Two years after start of Ukraine war, Russian titanium keeps flowing to West
https://www.washingtonpost.com/world/2024/03/21/russia-titanium-exports-sanctions/
https://archive.is/Xlo9b
A vehicle moves a red-hot ingot of titanium alloy before pressing at the VSMPO-AVISMA plant in Verkhnyaya Salda, Russia, in 2018. (Andrey Rudakov/Bloomberg/Getty Images)

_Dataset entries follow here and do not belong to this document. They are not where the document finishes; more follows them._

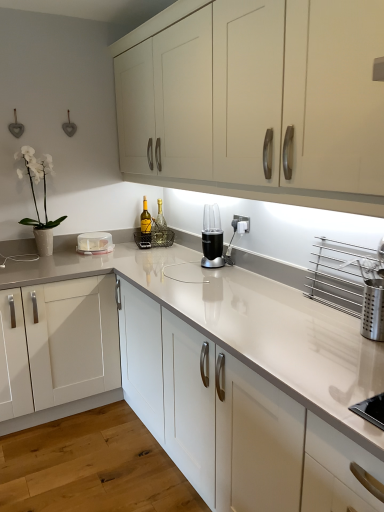 Question: In terms of size, does black plastic blender at center appear bigger or smaller than white glossy vase at upper left?

Choices:
 (A) big
 (B) small

Answer: (B)

Question: Is black plastic blender at center taller or shorter than white glossy vase at upper left?

Choices:
 (A) tall
 (B) short

Answer: (B)

Question: Estimate the real-world distances between objects in this image. Which object is farther from the clear glass bottle at center, arranged as the first bottle when viewed from the right?

Choices:
 (A) matte white cabinets at upper center
 (B) white glossy countertop at center
 (C) yellow glass bottle at center, the second bottle viewed from the right
 (D) clear plastic container at left
 (E) black plastic blender at center

Answer: (A)

Question: Considering the real-world distances, which object is farthest from the clear plastic container at left?

Choices:
 (A) white glossy countertop at center
 (B) white glossy vase at upper left
 (C) matte white cabinets at upper center
 (D) clear glass bottle at center, arranged as the first bottle when viewed from the right
 (E) yellow glass bottle at center, the 1th bottle in the left-to-right sequence

Answer: (C)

Western firms bought hundreds of millions of dollars of titanium metal from a Russian company with deep ties to the countrys defense industry after the 2022 invasion of Ukraine, according to a review of Russian export data. The purchases illustrate how the West remains dependent on Russia for certain products despite pledges to break economic ties with Moscow. In the case of titanium, that dependence raises security concerns, industry and defense analysts say, as the metal is vital in the manufacturing of both commercial and military airplanes.
Russia could shut off the flow of these
materials and leave companies critical to national defense and civil aviation scrambling, said William George, director of research at ImportGenius, the company that supplied the trade data gathered from an official Russian database to
The Washington Post. After more than two years of war in Ukraine, Russia continues to export oil and gas that eventually reaches the United States and its allies, and Russian firms are still able to sell everything from diamonds to uranium because the West wants the goods and allows carve-outs from sanctions.
The titanium firm, VSMPO-AVISMA, has not been placed under sanctions by the United States or the European Union despite being partly owned by Rostec, a defense conglomerate that owns hundreds of companies and is under U.S. and European sanctions. Rostec is led by an ally of Russian President Vladimir Putin, Sergey Chemezov, who has been personally sanctioned since the annexation of Crimea in 2014.
Roughly 15,000 tons of titanium worth $370 million were exported by VSMPO in 2022, the vast majority of it sent to Western nations that supported Ukraine, according to the export database, with Germany, France, the United States and Britain topping the list. VSMPO, which essentially is a monopoly in Russia, then exported at least $345 million in titanium in 2023, according to more-limited data for that year seen by
The Post. Russian trade data was difficult to acquire in 2023, with the available data lacking most of the details that showed transactions with Western firms. George said ImportGenius could not comment on why certain details were no longer in the data.